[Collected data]

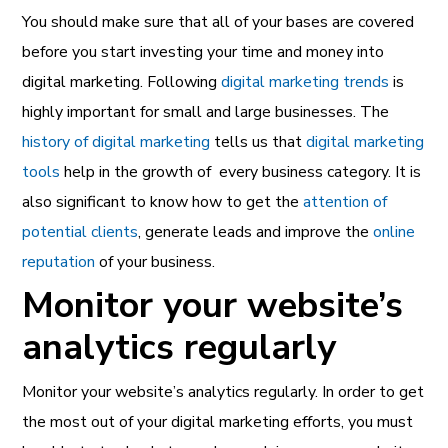
You should make sure that all of your bases are covered
before you start investing your time and money into
digital marketing.
Following
digital marketing trends
is
highly important for small and large businesses. The
history of digital marketing
tells us that
digital marketing
tools
help in the growth of every business category. It is
also significant to know how to get the
attention of
potential clients
, generate leads and improve the
online
reputation
of your business.
Monitor your website’s
analytics regularly
Monitor your website’s analytics regularly. In order to get
the most out of your digital marketing efforts, you must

_EXERCISE AIM:_ Work through the entries above line by line, counting each one that includes the word "Monitor", and give the final number only.

_SOLUTION TO THIS PROBLEM:_ 2